The Dream Walker began a leisurely stroll and Phillip hurried to join him, asking questions. He rapid fired them but Dream Walker remained silent, ignoring the young man’s questions.
Phillips was getting annoyed with the man but he never got the chance to say so. He found himself suddenly sinking into the ground, like it was quicksand.
“Hey, help me out of here!” he demanded of the older man.
He was ignored. Phillip felt the cold ooze seeping past his calves. “I mean it, give me a hand!” he demanded once more.

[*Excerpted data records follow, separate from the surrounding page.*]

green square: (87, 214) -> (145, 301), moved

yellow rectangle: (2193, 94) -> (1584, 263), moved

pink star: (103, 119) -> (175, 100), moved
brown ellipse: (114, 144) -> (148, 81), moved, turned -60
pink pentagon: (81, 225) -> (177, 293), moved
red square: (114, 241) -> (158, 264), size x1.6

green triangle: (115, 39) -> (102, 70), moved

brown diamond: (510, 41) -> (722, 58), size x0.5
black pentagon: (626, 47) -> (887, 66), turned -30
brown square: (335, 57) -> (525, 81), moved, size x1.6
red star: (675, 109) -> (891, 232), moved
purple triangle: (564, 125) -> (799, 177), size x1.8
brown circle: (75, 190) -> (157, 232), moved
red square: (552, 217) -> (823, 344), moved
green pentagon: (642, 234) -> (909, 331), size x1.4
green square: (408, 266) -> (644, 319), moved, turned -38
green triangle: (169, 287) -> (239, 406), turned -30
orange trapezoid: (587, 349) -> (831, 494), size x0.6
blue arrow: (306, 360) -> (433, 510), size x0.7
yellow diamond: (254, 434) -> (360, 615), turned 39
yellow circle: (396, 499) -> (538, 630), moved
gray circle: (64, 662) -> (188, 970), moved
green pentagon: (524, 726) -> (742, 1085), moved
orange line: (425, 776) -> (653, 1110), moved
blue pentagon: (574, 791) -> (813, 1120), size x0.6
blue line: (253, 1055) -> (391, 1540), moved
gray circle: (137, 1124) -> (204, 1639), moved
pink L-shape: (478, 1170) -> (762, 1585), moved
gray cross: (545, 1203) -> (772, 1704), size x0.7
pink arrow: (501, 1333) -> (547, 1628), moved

Now the coldness was making his lower legs numb and he was rapidly getting deeper.
“Hey, Dream Walker, any time now!” Surely the man wouldn’t let him die in the quicksand?
“Dream Walker? You can’t leave me in here,” he whimpered. The coldness was now hip high.
Now the older man spoke. “And why should I have compassion for one who has none for others?” Dream Walker turned his back on Phillip and looked at the horizon.
Phillip was feeling genuine fear now. He was going to die and that man was going to let him sink and drown. He was now buried up to his armpits. Tears began streaming down his cheeks.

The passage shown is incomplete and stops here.